What is needed:
Retype the lines below exactly, but only those from the line that has "Nachrichten hinterlassen" through the line that has "hausses annuelles pouvant". Omit every picture.

[Saved data entries]
━━━━━━━━━━━━━━━━━━━━━━━━━━━━━━
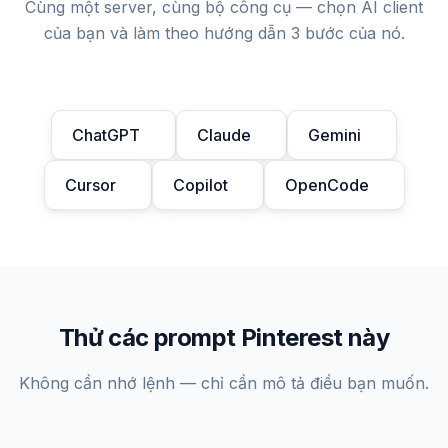
Cùng một server, cùng bộ công cụ — chọn AI client
của bạn và làm theo hướng dẫn 3 bước của nó.
ChatGPT
Claude
Gemini
Cursor
Copilot
OpenCode
Thử các prompt Pinterest này
Không cần nhớ lệnh — chỉ cần mô tả điều bạn muốn.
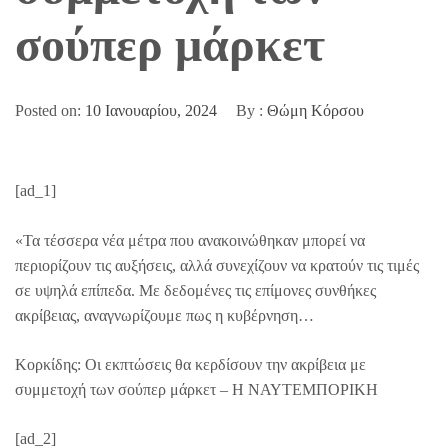
σούπερ μάρκετ
Posted on:
10 Ιανουαρίου, 2024
By :
Θώμη Κόρσου
[ad_1]
«Τα τέσσερα νέα μέτρα που ανακοινώθηκαν μπορεί να
περιορίζουν τις αυξήσεις, αλλά συνεχίζουν να κρατούν τις τιμές
σε υψηλά επίπεδα. Με δεδομένες τις επίμονες συνθήκες
ακρίβειας, αναγνωρίζουμε πως η κυβέρνηση…
Κορκίδης: Οι εκπτώσεις θα κερδίσουν την ακρίβεια με
συμμετοχή των σούπερ μάρκετ – Η ΝΑΥΤΕΜΠΟΡΙΚΗ
[ad_2]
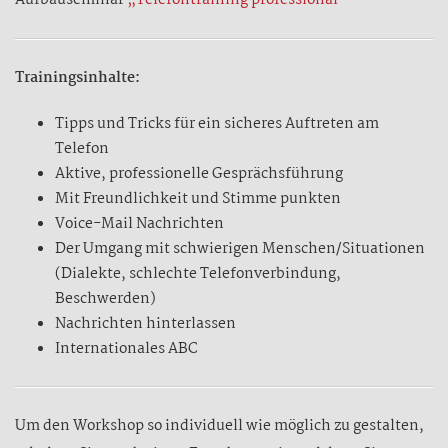
Aufbauseminar
„Telefontraining professional“
Trainingsinhalte:
Tipps und Tricks für ein sicheres Auftreten am
Telefon
Aktive, professionelle Gesprächsführung
Mit Freundlichkeit und Stimme punkten
Voice-Mail Nachrichten
Der Umgang mit schwierigen Menschen/Situationen
(Dialekte, schlechte Telefonverbindung,
Beschwerden)
Nachrichten hinterlassen
Internationales ABC
Um den Workshop so individuell wie möglich zu gestalten,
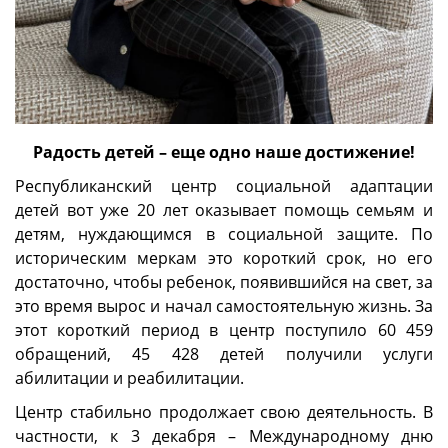
Радость детей – еще одно наше достижение!
Республиканский центр социальной адаптации
детей вот уже 20 лет оказывает помощь семьям и
детям, нуждающимся в социальной защите. По
историческим меркам это короткий срок, но его
достаточно, чтобы ребенок, появившийся на свет, за
это время вырос и начал самостоятельную жизнь. За
этот короткий период в центр поступило 60 459
обращений, 45 428 детей получили услуги
абилитации и реабилитации.
Центр стабильно продолжает свою деятельность. В
частности, к 3 декабря – Международному дню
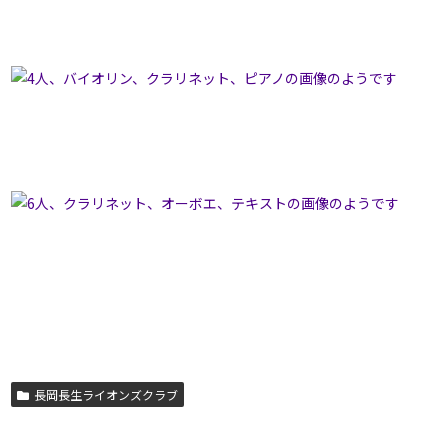
長岡長生ライオンズクラブ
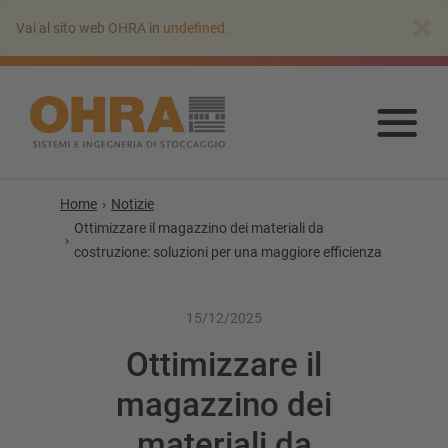
Vai
×
Vai al sito web OHRA in
undefined
.
all’indice
principale
Vai
all’
prin
Home
Notizie
Ottimizzare il magazzino dei materiali da
costruzione: soluzioni per una maggiore efficienza
15/12/2025
Ottimizzare il
magazzino dei
materiali da
SCAFFALATURA CANTILEVER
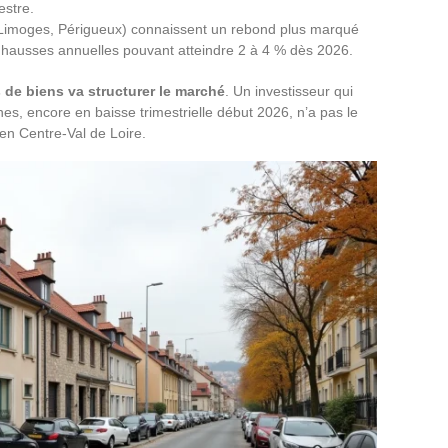
estre.
 Limoges, Périgueux) connaissent un rebond plus marqué
 hausses annuelles pouvant atteindre 2 à 4 % dès 2026.
 de biens va structurer le marché
. Un investisseur qui
s, encore en baisse trimestrielle début 2026, n’a pas le
n Centre-Val de Loire.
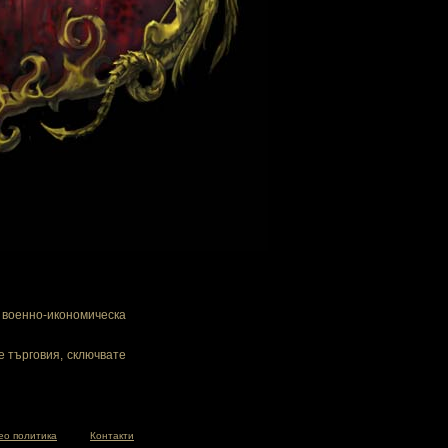
военно-икономическа
е търговия, сключвате
ео политика
Контакти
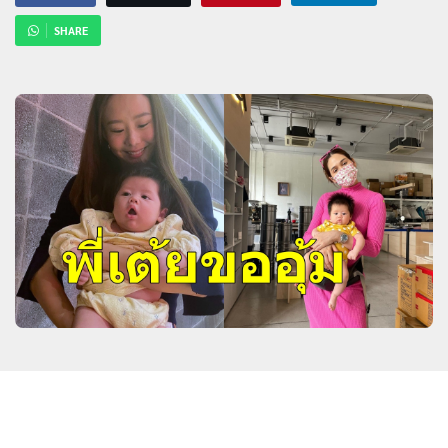
SHARE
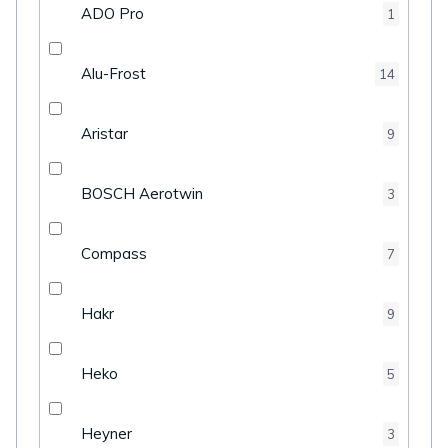
ADO Pro
1
Alu-Frost
14
Aristar
9
BOSCH Aerotwin
3
Compass
7
Hakr
9
Heko
5
Heyner
3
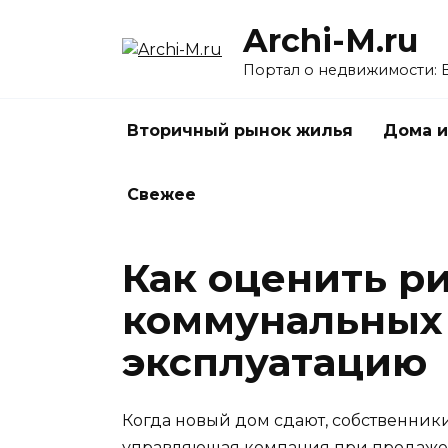
Перейти
Archi-M.ru
к
содержанию
Портал о недвижимости: 
Вторичный рынок жилья
Дома и
Свежее
Как оценить р
коммунальных 
эксплуатацию
Когда новый дом сдают, собственники
управляющая компания при продаже. 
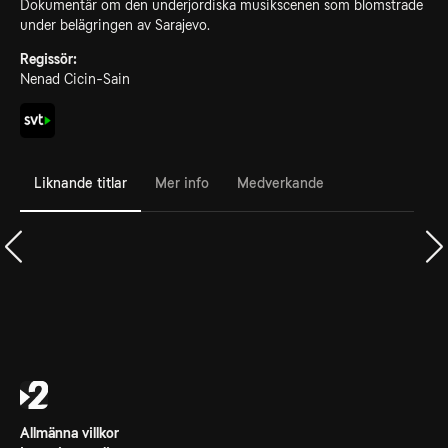
Dokumentär om den underjordiska musikscenen som blomstrade
under belägringen av Sarajevo.
Regissör:
Nenad Cicin-Sain
Liknande titlar
Mer info
Medverkande
Allmänna villkor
━━━━━━━━━━━━━━━━━━━━━━━━━━━━━━
Task answer:
Nachrichten hinterlassen
Internationales ABC
Um den Workshop so individuell wie möglich zu gestalten,
Радость детей – еще одно наше достижение!
Республиканский центр социальной адаптации
детей вот уже 20 лет оказывает помощь семьям и
детям, нуждающимся в социальной защите. По
историческим меркам это короткий срок, но его
достаточно, чтобы ребенок, появившийся на свет, за
это время вырос и начал самостоятельную жизнь. За
этот короткий период в центр поступило 60 459
обращений, 45 428 детей получили услуги
абилитации и реабилитации.
Центр стабильно продолжает свою деятельность. В
частности, к 3 декабря – Международному дню
長岡長生ライオンズクラブ
Vai
×
Vai al sito web OHRA in
undefined
.
all’indice
principale
Vai
all’
prin
Home
Notizie
Ottimizzare il magazzino dei materiali da
costruzione: soluzioni per una maggiore efficienza
15/12/2025
Ottimizzare il
magazzino dei
materiali da
SCAFFALATURA CANTILEVER
estre.
 Limoges, Périgueux) connaissent un rebond plus marqué
 hausses annuelles pouvant atteindre 2 à 4 % dès 2026.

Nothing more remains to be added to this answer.